Return each line of the entries that mentions the word "battery".
►
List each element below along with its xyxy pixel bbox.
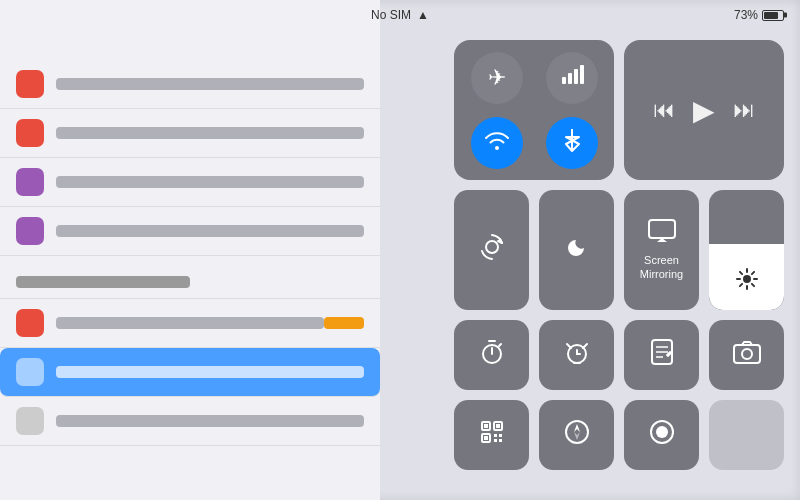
second-row: Screen Mirroring — [454, 190, 784, 310]
svg-rect-2 — [574, 69, 578, 84]
svg-line-14 — [739, 284, 741, 286]
battery-icon — [762, 10, 784, 21]
airplane-icon: ✈ — [488, 65, 506, 91]
status-bar-right: 73% — [734, 8, 784, 22]
media-card: ⏮ ▶ ⏭ — [624, 40, 784, 180]
notes-icon — [650, 339, 674, 371]
qr-scanner-button[interactable] — [454, 400, 529, 470]
svg-rect-1 — [568, 73, 572, 84]
play-icon: ▶ — [693, 95, 715, 126]
timer-button[interactable] — [454, 320, 529, 390]
svg-rect-32 — [499, 439, 502, 442]
cellular-button[interactable] — [546, 52, 598, 104]
svg-rect-24 — [484, 424, 488, 428]
svg-rect-0 — [562, 77, 566, 84]
camera-button[interactable] — [709, 320, 784, 390]
svg-rect-5 — [649, 220, 675, 238]
camera-icon — [733, 340, 761, 370]
screen-mirroring-button[interactable]: Screen Mirroring — [624, 190, 699, 310]
bluetooth-icon — [563, 127, 581, 159]
svg-rect-21 — [734, 345, 760, 363]
fastforward-button[interactable]: ⏭ — [733, 97, 755, 123]
svg-rect-26 — [496, 424, 500, 428]
fourth-row — [454, 400, 784, 470]
notes-button[interactable] — [624, 320, 699, 390]
screen-mirroring-label: Screen Mirroring — [640, 253, 683, 282]
cellular-icon — [560, 63, 584, 92]
svg-point-22 — [742, 349, 752, 359]
rewind-icon: ⏮ — [653, 97, 675, 122]
screen-record-button[interactable] — [624, 400, 699, 470]
brightness-icon — [735, 267, 759, 296]
status-bar: No SIM ▲ 73% — [0, 0, 800, 30]
compass-icon — [564, 419, 590, 451]
svg-line-12 — [751, 284, 753, 286]
moon-icon — [564, 234, 590, 266]
svg-line-11 — [739, 272, 741, 274]
svg-rect-3 — [580, 65, 584, 84]
control-center: ✈ — [454, 40, 784, 470]
extra-button[interactable] — [709, 400, 784, 470]
airplane-mode-button[interactable]: ✈ — [471, 52, 523, 104]
wifi-icon: ▲ — [417, 8, 429, 22]
qr-icon — [480, 420, 504, 450]
screen-mirroring-icon — [648, 219, 676, 249]
third-row — [454, 320, 784, 390]
timer-icon — [479, 339, 505, 371]
play-button[interactable]: ▶ — [693, 94, 715, 127]
wifi-button[interactable] — [471, 117, 523, 169]
svg-rect-28 — [484, 436, 488, 440]
svg-point-6 — [743, 275, 751, 283]
svg-rect-30 — [499, 434, 502, 437]
battery-percent: 73% — [734, 8, 758, 22]
bluetooth-button[interactable] — [546, 117, 598, 169]
svg-rect-31 — [494, 439, 497, 442]
svg-point-4 — [486, 241, 498, 253]
svg-point-35 — [656, 426, 668, 438]
brightness-slider[interactable] — [709, 190, 784, 310]
settings-list-background — [0, 0, 380, 500]
screen-record-icon — [649, 419, 675, 451]
alarm-icon — [563, 338, 591, 372]
wifi-icon-btn — [484, 129, 510, 157]
fastforward-icon: ⏭ — [733, 97, 755, 122]
rotation-lock-icon — [478, 233, 506, 267]
do-not-disturb-button[interactable] — [539, 190, 614, 310]
svg-line-13 — [751, 272, 753, 274]
svg-rect-29 — [494, 434, 497, 437]
rewind-button[interactable]: ⏮ — [653, 97, 675, 123]
carrier-label: No SIM — [371, 8, 411, 22]
alarm-button[interactable] — [539, 320, 614, 390]
rotation-lock-button[interactable] — [454, 190, 529, 310]
compass-button[interactable] — [539, 400, 614, 470]
status-bar-center: No SIM ▲ — [371, 8, 429, 22]
connectivity-card: ✈ — [454, 40, 614, 180]
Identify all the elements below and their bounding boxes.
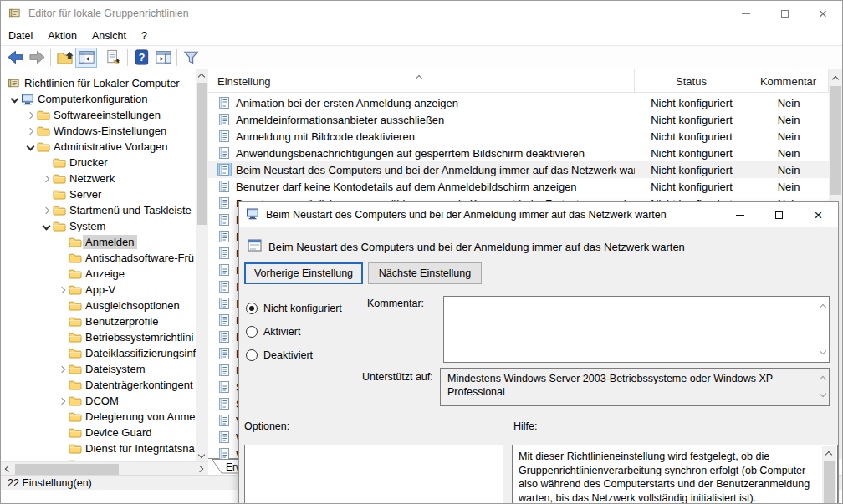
radio-option-deaktiviert[interactable]: Deaktiviert xyxy=(246,349,313,362)
radio-option-nicht-konfiguriert[interactable]: Nicht konfiguriert xyxy=(246,302,342,315)
export-list-icon[interactable] xyxy=(103,48,125,68)
forward-icon[interactable] xyxy=(26,48,48,68)
scroll-up-arrow[interactable] xyxy=(830,72,841,84)
folder-icon xyxy=(53,205,67,216)
list-row[interactable]: Animation bei der ersten Anmeldung anzei… xyxy=(208,94,829,111)
scroll-down-arrow[interactable] xyxy=(820,389,825,402)
column-header-status[interactable]: Status xyxy=(635,69,748,92)
comment-textarea[interactable] xyxy=(443,296,830,363)
chevron-down-icon[interactable] xyxy=(39,223,53,229)
dialog-heading-text: Beim Neustart des Computers und bei der … xyxy=(268,241,685,253)
chevron-right-icon[interactable] xyxy=(55,367,69,372)
menu-item-?[interactable]: ? xyxy=(134,28,155,44)
chevron-right-icon[interactable] xyxy=(55,399,69,404)
tree-item-administrative-vorlagen[interactable]: Administrative Vorlagen xyxy=(1,139,196,155)
tree-item-startmenü-und-taskleiste[interactable]: Startmenü und Taskleiste xyxy=(1,202,196,218)
scroll-up-arrow[interactable] xyxy=(820,372,825,385)
previous-setting-button[interactable]: Vorherige Einstellung xyxy=(244,262,363,284)
scroll-up-arrow[interactable] xyxy=(196,69,207,81)
tree-item-antischadsoftware-frü[interactable]: Antischadsoftware-Frü xyxy=(1,250,196,266)
chevron-right-icon[interactable] xyxy=(55,288,69,293)
tree-horizontal-scrollbar[interactable] xyxy=(1,461,208,475)
tree-item-label: App-V xyxy=(83,283,118,297)
policy-setting-icon xyxy=(218,414,231,427)
scrollbar-thumb[interactable] xyxy=(15,464,119,475)
back-icon[interactable] xyxy=(4,48,26,68)
close-button[interactable]: × xyxy=(804,1,842,26)
tree-item-computerkonfiguration[interactable]: Computerkonfiguration xyxy=(1,91,196,107)
list-row[interactable]: Anwendungsbenachrichtigungen auf gesperr… xyxy=(208,145,829,161)
list-row[interactable]: Benutzer darf keine Kontodetails auf dem… xyxy=(208,178,829,195)
tree-item-app-v[interactable]: App-V xyxy=(1,282,196,298)
list-row[interactable]: Beim Neustart des Computers und bei der … xyxy=(208,161,829,178)
tree-item-dcom[interactable]: DCOM xyxy=(1,393,196,409)
chevron-right-icon[interactable] xyxy=(39,176,53,181)
policy-setting-dialog: Beim Neustart des Computers und bei der … xyxy=(238,201,839,504)
setting-comment: Nein xyxy=(748,97,829,109)
tree-item-datenträgerkontingent[interactable]: Datenträgerkontingent xyxy=(1,377,196,393)
dialog-minimize-button[interactable] xyxy=(720,202,759,227)
tree-item-system[interactable]: System xyxy=(1,218,196,234)
tree-item-drucker[interactable]: Drucker xyxy=(1,155,196,171)
radio-unchecked-icon[interactable] xyxy=(246,349,258,361)
next-setting-button[interactable]: Nächste Einstellung xyxy=(368,262,482,284)
chevron-down-icon[interactable] xyxy=(23,144,37,150)
tree-vertical-scrollbar[interactable] xyxy=(196,69,208,461)
tree-item-label: Drucker xyxy=(67,155,110,170)
maximize-button[interactable] xyxy=(765,1,804,26)
dialog-close-button[interactable]: × xyxy=(799,202,838,227)
tree-item-benutzerprofile[interactable]: Benutzerprofile xyxy=(1,313,196,329)
chevron-right-icon[interactable] xyxy=(23,129,37,134)
scroll-left-arrow[interactable] xyxy=(1,463,13,475)
tree-item-label: Ausgleichsoptionen xyxy=(83,298,182,313)
tree-item-softwareeinstellungen[interactable]: Softwareeinstellungen xyxy=(1,107,196,123)
help-scrollbar[interactable] xyxy=(822,446,836,504)
tree-item-device-guard[interactable]: Device Guard xyxy=(1,425,196,440)
dialog-maximize-button[interactable] xyxy=(759,202,799,227)
tree-item-richtlinien-für-lokaler-computer[interactable]: Richtlinien für Lokaler Computer xyxy=(1,75,196,91)
minimize-button[interactable] xyxy=(727,1,765,26)
chevron-down-icon[interactable] xyxy=(8,96,21,102)
chevron-right-icon[interactable] xyxy=(39,208,53,213)
show-console-tree-icon[interactable] xyxy=(75,48,97,68)
scrollbar-thumb[interactable] xyxy=(830,86,841,195)
tree-item-anmelden[interactable]: Anmelden xyxy=(1,234,196,250)
policy-setting-icon xyxy=(218,280,231,293)
tree-item-dateiklassifizierungsinf[interactable]: Dateiklassifizierungsinf xyxy=(1,345,196,361)
tree-item-ausgleichsoptionen[interactable]: Ausgleichsoptionen xyxy=(1,298,196,313)
scroll-down-arrow[interactable] xyxy=(820,346,825,359)
tree-item-delegierung-von-anme[interactable]: Delegierung von Anme xyxy=(1,409,196,425)
show-action-pane-icon[interactable] xyxy=(152,48,174,68)
tree-item-betriebssystemrichtlini[interactable]: Betriebssystemrichtlini xyxy=(1,329,196,345)
column-header-kommentar[interactable]: Kommentar xyxy=(748,69,829,92)
scroll-right-arrow[interactable] xyxy=(195,463,207,475)
scroll-up-arrow[interactable] xyxy=(823,447,835,459)
up-one-level-icon[interactable] xyxy=(54,48,75,68)
scrollbar-thumb[interactable] xyxy=(824,461,835,504)
list-row[interactable]: Anmeldung mit Bildcode deaktivierenNicht… xyxy=(208,128,829,145)
tree-item-dienst-für-integritätsna[interactable]: Dienst für Integritätsna xyxy=(1,440,196,456)
tree-item-windows-einstellungen[interactable]: Windows-Einstellungen xyxy=(1,123,196,139)
tree-item-server[interactable]: Server xyxy=(1,186,196,202)
list-row[interactable]: Anmeldeinformationsanbieter ausschließen… xyxy=(208,111,829,128)
radio-label: Deaktiviert xyxy=(263,349,313,361)
radio-option-aktiviert[interactable]: Aktiviert xyxy=(246,325,300,339)
close-icon: × xyxy=(819,7,827,21)
tree-item-netzwerk[interactable]: Netzwerk xyxy=(1,171,196,186)
scroll-icon xyxy=(8,77,22,89)
chevron-right-icon[interactable] xyxy=(23,113,37,118)
radio-unchecked-icon[interactable] xyxy=(246,326,258,338)
help-icon[interactable]: ? xyxy=(130,48,152,68)
filter-icon[interactable] xyxy=(180,48,202,68)
minimize-icon xyxy=(736,215,744,216)
radio-checked-icon[interactable] xyxy=(246,303,258,314)
scrollbar-thumb[interactable] xyxy=(197,83,207,225)
menu-item-datei[interactable]: Datei xyxy=(1,28,40,44)
scroll-up-arrow[interactable] xyxy=(820,300,825,313)
scroll-down-arrow[interactable] xyxy=(196,450,207,461)
menu-item-aktion[interactable]: Aktion xyxy=(40,28,84,44)
tree-item-dateisystem[interactable]: Dateisystem xyxy=(1,361,196,377)
setting-status: Nicht konfiguriert xyxy=(635,130,748,143)
tree-item-anzeige[interactable]: Anzeige xyxy=(1,266,196,282)
menu-item-ansicht[interactable]: Ansicht xyxy=(84,28,134,44)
◄
■ Task solution ■
battery-icon — [762, 10, 784, 21]
battery-percent: 73% — [734, 8, 758, 22]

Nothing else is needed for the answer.